Il y est question aussi de solitude, bien sûr, de livres, de shit, de terrorisme, d’amour, d’amitié, des villes : « La vraie chance de Barcelone, la seule qui faisait que la ville soit encore une ville et pas un ensemble de ghettos à feu et à sang, c’étaient les touristes. Une bénédiction de Dieu. Tout le monde en vivait ». Et encore : «Les villes s’apprivoisent, ou plutôt elles nous apprivoisent ; elles nous apprennent à bien  nous tenir […] ; elles nous arrachent à notre écorce de plouc, nous fondent en elles, nous modèlent à leur image- très vite, nous abandonnons notre démarche, nous ne regardons plus en l’air, nous n’hésitons plus en entrant dans une station de métro, nous avons le rythme adéquat, nous avançons à la bonne cadence, et qu’on soit marocain, pakistanais, anglais, allemand, français, andalou, catalan ou philippin, finalement Barcelone, Londres ou Paris nous dressent comme des chiens »

Et de fidélité surtout, fidélité à soi, à sa famille et à ses compagnons de jadis.
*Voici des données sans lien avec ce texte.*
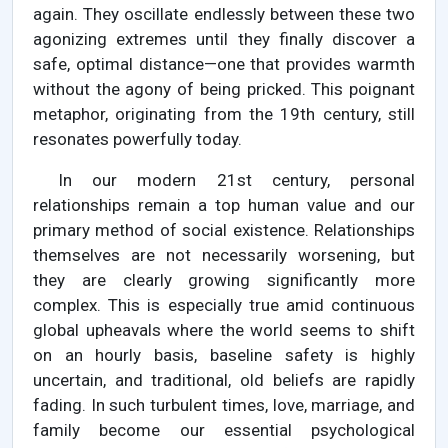
again. They oscillate endlessly between these two
agonizing extremes until they finally discover a
safe, optimal distance—one that provides warmth
without the agony of being pricked. This poignant
metaphor, originating from the 19th century, still
resonates powerfully today.
In our modern 21st century, personal
relationships remain a top human value and our
primary method of social existence. Relationships
themselves are not necessarily worsening, but
they are clearly growing significantly more
complex. This is especially true amid continuous
global upheavals where the world seems to shift
on an hourly basis, baseline safety is highly
uncertain, and traditional, old beliefs are rapidly
fading. In such turbulent times, love, marriage, and
family become our essential psychological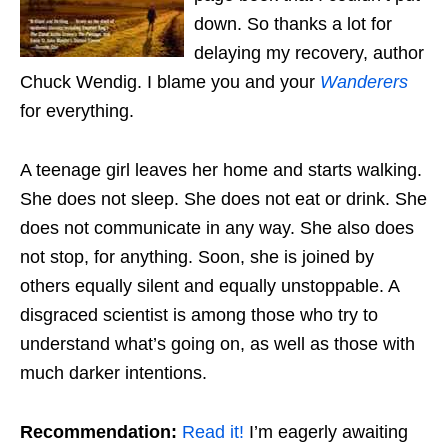
down. So thanks a lot for
delaying my recovery, author
Chuck Wendig. I blame you and your
Wanderers
for everything.
A teenage girl leaves her home and starts walking.
She does not sleep. She does not eat or drink. She
does not communicate in any way. She also does
not stop, for anything. Soon, she is joined by
others equally silent and equally unstoppable. A
disgraced scientist is among those who try to
understand what’s going on, as well as those with
much darker intentions.
Recommendation:
Read it!
I’m eagerly awaiting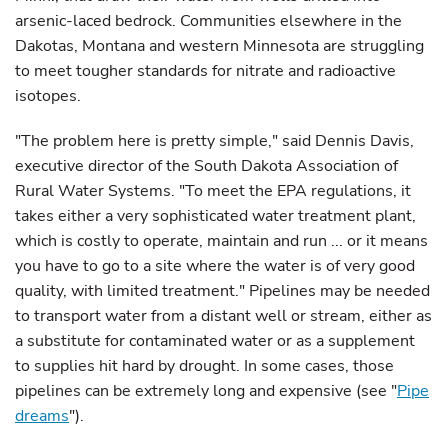
arsenic-laced bedrock. Communities elsewhere in the
Dakotas, Montana and western Minnesota are struggling
to meet tougher standards for nitrate and radioactive
isotopes.
"The problem here is pretty simple," said Dennis Davis,
executive director of the South Dakota Association of
Rural Water Systems. "To meet the EPA regulations, it
takes either a very sophisticated water treatment plant,
which is costly to operate, maintain and run ... or it means
you have to go to a site where the water is of very good
quality, with limited treatment." Pipelines may be needed
to transport water from a distant well or stream, either as
a substitute for contaminated water or as a supplement
to supplies hit hard by drought. In some cases, those
pipelines can be extremely long and expensive (see "
Pipe
dreams
").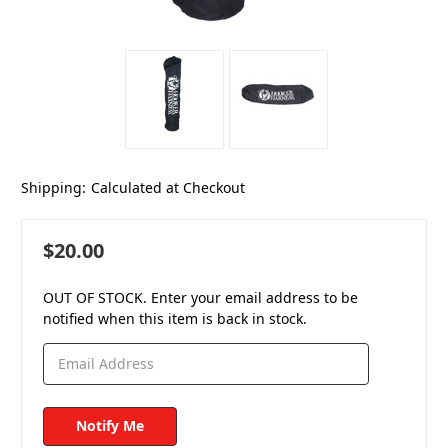
Shipping:
Calculated at Checkout
$20.00
OUT OF STOCK. Enter your email address to be
notified when this item is back in stock.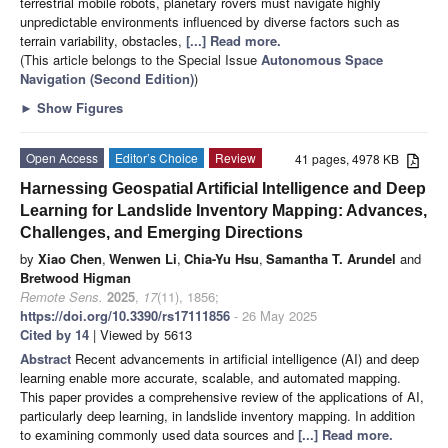
terrestrial mobile robots, planetary rovers must navigate highly
unpredictable environments influenced by diverse factors such as
terrain variability, obstacles,
[...] Read more.
(This article belongs to the Special Issue
Autonomous Space
Navigation (Second Edition)
)
►
Show Figures
Open Access
Editor’s Choice
Review
41 pages, 4978 KB
Harnessing Geospatial Artificial Intelligence and Deep
Learning for Landslide Inventory Mapping: Advances,
Challenges, and Emerging Directions
by
Xiao Chen
,
Wenwen Li
,
Chia-Yu Hsu
,
Samantha T. Arundel
and
Bretwood Higman
Remote Sens.
2025
,
17
(11), 1856;
https://doi.org/10.3390/rs17111856
- 26 May 2025
Cited by 14
| Viewed by 5613
Abstract
Recent advancements in artificial intelligence (AI) and deep
learning enable more accurate, scalable, and automated mapping.
This paper provides a comprehensive review of the applications of AI,
particularly deep learning, in landslide inventory mapping. In addition
to examining commonly used data sources and
[...] Read more.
Et c’est dans ces pages-là que ce roman trouve sa densité, autour de la relation entre Lakhdar, notre narrateur, et son ami d’enfance Bassam,  mais là on ne peut plus rien dire sans déflorer ce qui demeure le plus saisissant.

Voilà longtemps que l’on parle de Mathias Enard. Son « Parle-leur de batailles, de rois et d’éléphants », académique et distant, m’avait un peu déçu. « Rue des voleurs » est une magnifique leçon d’humanisme pour un monde tragique.